After establishing that the linkage maps were generally collinear (see Results), we merged the maps and examined patterns of variation in crossing over along the Laupala genome. Maps were consolidated using ALLMAPS (Tang et al. 2015). Then, we calculated species-specific average recombination rates for the linkage groups by dividing the total length of the linkage group (in cM) by the physical length of the pseudomolecule (in million bases, Mb) obtained by merging homologous linkage groups using ALLMAPS. Lastly, to evaluate recombination rate variation along the linkage groups, we fitted smoothing splines (with 10 degrees of freedom, based on the fit of the spline to the observed data) in R to describe the relationship between the consensus physical distance (as per the anchored scaffolds) and the genetic distance specific to each linkage map. Variation in the recombination rate was then assessed by taking the first derivative (i.e. the rate) of the fitted spline function. The estimated recombination rates are likely to be an overestimate of the true recombination rate, because unplaced/unordered parts of the assembly do not contribute to the physical length of the pseudomolecules but are reflected in the genetic distances obtained from crossing-over events in the recombining hybrids.

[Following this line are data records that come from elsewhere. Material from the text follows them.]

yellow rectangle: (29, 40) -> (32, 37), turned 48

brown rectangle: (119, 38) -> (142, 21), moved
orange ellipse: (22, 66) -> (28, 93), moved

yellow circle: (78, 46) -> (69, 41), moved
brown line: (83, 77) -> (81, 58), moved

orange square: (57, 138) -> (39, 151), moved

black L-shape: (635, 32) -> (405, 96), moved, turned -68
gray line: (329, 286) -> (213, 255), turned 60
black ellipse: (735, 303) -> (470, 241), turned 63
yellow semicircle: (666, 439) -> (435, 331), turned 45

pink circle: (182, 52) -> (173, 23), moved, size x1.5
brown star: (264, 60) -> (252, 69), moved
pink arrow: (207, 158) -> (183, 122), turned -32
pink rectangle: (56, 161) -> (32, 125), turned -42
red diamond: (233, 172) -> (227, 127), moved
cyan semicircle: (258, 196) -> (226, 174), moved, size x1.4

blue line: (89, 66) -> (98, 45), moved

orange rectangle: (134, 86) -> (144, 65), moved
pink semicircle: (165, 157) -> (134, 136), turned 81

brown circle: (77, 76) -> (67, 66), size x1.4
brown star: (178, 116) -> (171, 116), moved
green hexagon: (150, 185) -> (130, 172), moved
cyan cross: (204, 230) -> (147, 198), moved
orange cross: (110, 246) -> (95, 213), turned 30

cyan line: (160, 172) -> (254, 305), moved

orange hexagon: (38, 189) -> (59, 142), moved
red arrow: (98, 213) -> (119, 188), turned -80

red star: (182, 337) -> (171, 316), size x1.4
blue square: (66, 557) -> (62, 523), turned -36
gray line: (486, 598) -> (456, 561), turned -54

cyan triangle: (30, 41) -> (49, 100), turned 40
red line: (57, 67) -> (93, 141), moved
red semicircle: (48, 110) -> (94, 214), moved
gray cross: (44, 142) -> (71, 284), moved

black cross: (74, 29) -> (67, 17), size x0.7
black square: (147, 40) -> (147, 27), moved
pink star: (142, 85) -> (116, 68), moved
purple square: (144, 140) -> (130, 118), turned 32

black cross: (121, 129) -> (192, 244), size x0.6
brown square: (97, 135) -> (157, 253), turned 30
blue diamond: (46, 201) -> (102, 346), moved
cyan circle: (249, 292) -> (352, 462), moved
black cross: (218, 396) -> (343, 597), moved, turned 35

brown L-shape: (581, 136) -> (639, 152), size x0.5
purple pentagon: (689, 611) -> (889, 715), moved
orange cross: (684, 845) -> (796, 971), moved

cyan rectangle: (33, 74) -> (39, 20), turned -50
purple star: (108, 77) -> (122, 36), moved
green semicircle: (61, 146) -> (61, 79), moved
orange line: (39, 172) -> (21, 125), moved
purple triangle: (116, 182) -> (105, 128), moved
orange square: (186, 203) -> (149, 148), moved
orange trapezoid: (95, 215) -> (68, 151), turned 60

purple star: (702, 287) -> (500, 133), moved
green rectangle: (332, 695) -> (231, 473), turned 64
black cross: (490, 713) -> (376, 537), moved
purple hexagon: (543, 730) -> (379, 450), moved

To test the hypothesis that linked trait and preference genes reside in low recombination regions, we integrated the AFLP map and song and preference QTL peaks identified in previous work on L. kohalensis and L. paranigra (Shaw and Lesnick 2009) with the current ParKoh SNP map and projected the QTL peaks onto the anchored genome. The SNPs used in the present study were obtained from the same mapping population (same individuals) as in the 2009 AFLP study. Therefore, we combined the high confidence SNPs described above (for the “initial” map) with the AFLP markers reported in (Shaw et al. 2007) that were of the same individuals as the SNP markers used in this study and created a new linkage map using the same stringent criteria as for the “initial” maps described above. We projected this map onto the anchored draft genome based on common markers (scaffolds). We then approximated the physical location of the QTL peaks by looking for SNP markers on scaffolds present in the draft genome flanking AFPL markers underneath the QTL peaks identified in the 2009 study.
DATA ACCESIBILITY
Supplementary files are available on FigShare. See section “supplementary materials” for details. Raw data (vcf files, linkage maps, pseudomolecule agp file), and R-scripts will be deposited on FigShare after final acceptance and are available upon request. The genome assembly and sequencing reads are available on NCBI’s GenBank under BioProject number PRJNA392944. The Genotype-by-sequencing reads will be made available in NCBI’s short read archive under BioProject number PRJNA429815
RESULTS
De novo genome assembly
The sequencing of the four libraries yielded 162.5 Gb of raw sequences (Table 1). After read processing, 145.5 Gb was used for the sequence assembly. We compared among assemblies resulting from different Kmer sizes (k = 31, 39, 47, 55, 63, 71, 79 and 87). Based on the N50/L50 and the total assembly size, the assembly produced with k = 87 was retained for the final draft genome. Despite a large number of scaffolds in the final assembly (149,424), the median length of the scaffolds was high and the total length of the assembly covers about 83% of the expected complete genome in Laupala.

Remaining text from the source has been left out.